J’ai marché aujourd’hui entre New York et le New Jersey,

Les gratte-ciel y inscrivaient des prières dans le ciel,

Des os d’acier enrobés de peau de verre

Hauts, audacieux, bruyants…

Monuments de résilience.

On dit que ces tours sont faites pour durer.

Tremblements de terre, récessions, menaces de bombes, vents violents.

Elles sont toujours là. Toujours debout.

Mais j’ai pensé à une autre forme de force—

Plus silencieuse.

Non dessinée par des architectes, mais par la douleur.

J’ai pensé aux femmes.

Aux mères.

Aux sœurs.

Guerrières muettes, élevant leurs enfants dans un chaos feutré.

Parfois seules.

Souvent inquiètes.

Toujours debout.

J’ai pensé aux ecchymoses qu’aucune photo ne montre.

Aux portes verrouillées—non pour la sécurité,

Mais pour la survie.

Aux berceuses chantées par des voix brisées

Dans des cuisines qui sentent le dîner et le désespoir.

J’ai pensé à elle—

La femme partie au milieu de la nuit,

Un bébé sur la hanche,

Un autre sur le dos,

Sa dignité glissée dans un sac plastique.

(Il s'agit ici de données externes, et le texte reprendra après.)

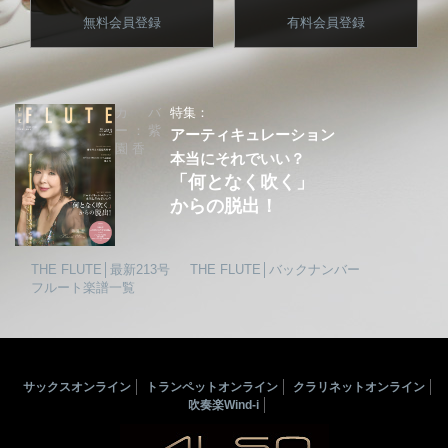
無料会員登録
有料会員登録
カバ
特集：
ー：紫
アーティキュレーション
園 香
本当にそれでいい？
「何となく吹く」
からの脱出！
THE FLUTE│最新213号
THE FLUTE│バックナンバー
フルート楽譜一覧
サックスオンライン
トランペットオンライン
クラリネットオンライン
吹奏楽Wind-i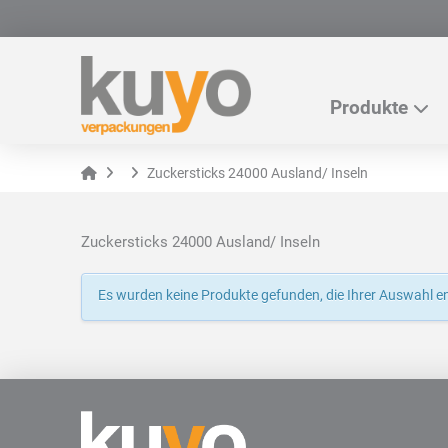
Produkte
Home
Zuckersticks 24000 Ausland/ Inseln
Zuckersticks 24000 Ausland/ Inseln
Es wurden keine Produkte gefunden, die Ihrer Auswahl e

Aucun plan de secours. Juste le souffle.

Et c’était suffisant.

J’ai pensé à elle

Celle qui n’a pas eu le temps de fuir.

Son nom devenu un hashtag.

Son visage, une veillée aux chandelles.

Ses enfants se réveillent encore

En se demandant si l’amour vient toujours avec du sang.

Et j’ai pensé

Elle aussi est un gratte-ciel.

Pas fait de béton ni de capitaux,

Mais de mémoire et de moelle.

Pas illuminée par des LED,

Mais par un feu qui ne s’éteint jamais.

Pas sur le plan de la ville,

Mais gravée dans l’âme de la survie.

Parce qu’elle aussi, se relève.

Après que les tribunaux l’aient laissée tomber.

Après que la société l’ait blâmée.

Après que le silence ait tenté de l’ensevelir.

Elle se relève.

Avec des tickets alimentaires et quatre heures de sommeil.

Avec des rendez-vous thérapeutiques et des victoires minuscules.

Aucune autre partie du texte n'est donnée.